Like the original submission from Ben, I excluded the commit that
includes the generated header file and unicode files because they are
too big and would bounce the list.  Instead, instructions on fetching
and generating the files are documented in the commit message.

An important difference to the original SGI patches is that I have
introduced a midlayer API between the low-level normalization code and
the userfilesystem usercode.  The goal is to hide implementation details
behind a more simple interface of strncmp()/strcasecmp()-like functions,
as well as a more specific casefold() operation, which implements the
behavior defined by the unicode spec.  This reduces filesystem changes
to a minimal.  As a quick example, the fs code can load a struct
charset, which is decided by the encoding mount parameter or sb
information and then call the helpers charset_strncmp or
charset_strncasecmp when matching names.

This implementation has an obvious intersection with the NLS code
already in the kernel.  It holds a few differences, though, like
implementing some higher-level functions instead of toupper/tolower
functions, which are not enough for full caseless comparison, and it
also supports versioning of the encoding, which is required to ensure
stability of case-folding operations.  If the community understands we
should merge these changes back to the NLS code, I can work on it, but
it should require some reworking on how the NLS system is implemented.

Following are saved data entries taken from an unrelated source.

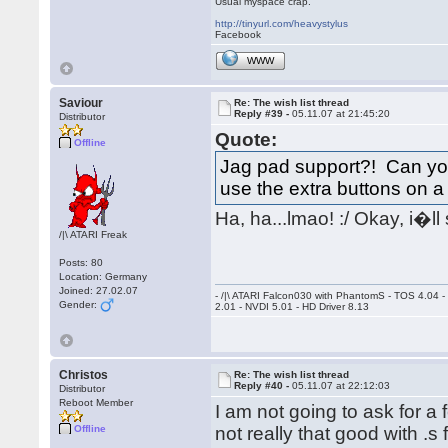
Usual myspace crap.
http://tinyurl.com/heavystylus
Facebook
WWW
Saviour
Re: The wish list thread
Reply #39 -
05.11.07 at 21:45:20
Distributor
Quote:
Offline
Jag pad support?! Can you 
use the extra buttons on
Ha, ha...lmao! :/ Okay, i�l
/|\ ATARI Freak
Posts: 80
Location: Germany
Joined: 27.02.07
- /|\ ATARI Falcon030 with PhantomS - TOS 4.04 
Gender:
2.01 - NVDI 5.01 - HD Driver 8.13
Christos
Re: The wish list thread
Reply #40 -
05.11.07 at 22:12:03
Distributor
Reboot Member
I am not going to ask for 
Offline
not really that good with .s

The charsets code doesn't do any locking on the module or refcounts the
registered encoding modules yet.  I was assuming I would be asked to
merge it into NLS, so I would rather discuss this change first, rather
than polish final details in advance.

The ext4 insensitive-lookup doesn't require any on-disk changes.  It has
a performance hit for huge directories since if the lookup doesn't use
the exact case, we will fallback to linear search.  This is a
performance problem, but it feels acceptable for now.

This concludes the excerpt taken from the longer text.